本就该如此(2 / 2)

“如果你的腿还有用,就快点跟上。”

珀加索斯静静的跟在斯内普身后,她保持平稳的速度跟在斯内普后面,保持着恰到好处的距离,在右后方约两到三步的距离。

斯内普走在走廊上,大约是走廊的阴影吞没了他们的脚步声,长廊里安静的听不见任何声音。

月光透过高窗,在石地上铺出一条银色的路。斯内普的余光偶然瞥见她的步伐——永远不紧不慢,永远在他后方像一道沉默的影子。

石墙上的火把将他们的影子拉长又缩短。

斯内普对珀加索斯与他的距离感到舒心,在他少有的关注到珀加索斯的记忆里,珀加索斯似乎永远都是这样——安静,沉默,不需要他的操心。

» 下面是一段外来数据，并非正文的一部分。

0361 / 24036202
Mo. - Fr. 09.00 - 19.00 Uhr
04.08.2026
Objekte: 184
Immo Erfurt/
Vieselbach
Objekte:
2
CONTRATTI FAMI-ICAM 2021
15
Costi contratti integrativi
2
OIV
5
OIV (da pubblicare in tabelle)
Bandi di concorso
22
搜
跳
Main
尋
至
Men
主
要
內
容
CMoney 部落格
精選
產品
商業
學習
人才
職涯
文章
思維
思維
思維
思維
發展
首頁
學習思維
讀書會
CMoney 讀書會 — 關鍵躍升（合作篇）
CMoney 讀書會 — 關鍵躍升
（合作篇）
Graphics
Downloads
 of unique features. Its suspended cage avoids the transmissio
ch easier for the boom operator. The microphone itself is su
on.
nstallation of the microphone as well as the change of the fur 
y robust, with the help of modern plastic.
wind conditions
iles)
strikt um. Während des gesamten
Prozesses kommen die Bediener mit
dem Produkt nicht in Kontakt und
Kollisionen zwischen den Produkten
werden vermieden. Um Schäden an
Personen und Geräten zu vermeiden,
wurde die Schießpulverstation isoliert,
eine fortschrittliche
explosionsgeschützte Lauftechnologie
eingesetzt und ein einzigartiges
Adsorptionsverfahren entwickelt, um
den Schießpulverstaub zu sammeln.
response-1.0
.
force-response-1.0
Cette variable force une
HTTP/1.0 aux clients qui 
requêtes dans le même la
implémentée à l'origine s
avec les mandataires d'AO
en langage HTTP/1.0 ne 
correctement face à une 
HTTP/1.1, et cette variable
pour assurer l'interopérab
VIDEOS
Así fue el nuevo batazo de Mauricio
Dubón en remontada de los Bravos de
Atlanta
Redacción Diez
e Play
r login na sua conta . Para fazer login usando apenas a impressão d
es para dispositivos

斯内普似乎到现在才发觉,珀加索斯跟得上他的速度,不需要他像对其他愚蠢的学生那样停下来等待,他只需要按着他的速度一直往前走,就可以了。

他不需要放慢脚步等待任何人。

他不需要因为别人而改变自己。

这个认知让斯内普胸口发紧,像有人往他心脏上缠了一圈细细的银线。

在斯莱特林休息室的石门前,珀加索斯停下脚步。青铜门环上的蛇形雕刻在月光下泛着冷光。

【教授,晚安。】

斯内普看着石门上的纹路,突然开口:“你觉得阿斯德教授怎么样?”

珀加索斯站在画像前,月光为她镀上一层银边。她微微低头,长发遮住了半边脸庞。

【挺好的。不了解。】

沉默再次降临。

……

斯内普注视着她垂落的眼睫,突然意识到自己在等待什么。这个念头让他感到陌生又熟悉,像一首遗忘多年又突然想起的摇篮曲。

“嗯......”

斯内开视线,他听见自己发出一个模糊的音节。

当珀加索斯转身时,画像已经缓缓移开。斯内普看着她的背影即将没入黑暗,一个词突然挣脱了他的控制。

“晚安。”

斯内普的声音很轻,但珀加索斯依旧转身了,她的目光落在他胸前的银质纽扣上。

【晚安,教授。】

石门合拢的声音在空荡的走廊回荡。斯内普独自站在月光里,黑袍下的手指微微颤抖。

他不明白自己为何要问那个问题,更不明白为何会道出那句晚安。

夜风穿过走廊,吹散了最后一丝雪松的气息。

回程的路上,斯内普的脚步比来时慢了许多。月光将他的影子投在石墙上,孤独而修长。他想起珀加索斯永远恰好的距离,永远及时的沉默,还有那双从不与他对视的浅金色眼睛。

在转角处,斯内普停下脚步。

远处,窗外的打人柳在夜风中沙沙作响,望着远处的黑湖,水面泛着细碎的银光。

一种奇异的感觉在胸腔蔓延——他本该为今晚的失态懊恼,却莫名感到一丝释然。

他没有任何的羞愧、难堪,就像他丝毫不觉得珀加索斯会听不见他的话,不会不转身回话。

地窖的门在身后轻轻合上。斯内普站在黑暗里,突然想起明天早上第一节课需要准备的月长石粉末。他走向储物柜,依旧在架子上看见了熟悉的玻璃瓶——标签上是珀加索斯工整的字迹。

【已研磨,细度3级】

斯内普的手指抚过瓶身,月光透过高窗,在魔药瓶上投下一道摇曳的光痕。

他却并没有感到后悔,似乎他本来就该如此。

本来就该告诉她,自己想要什么。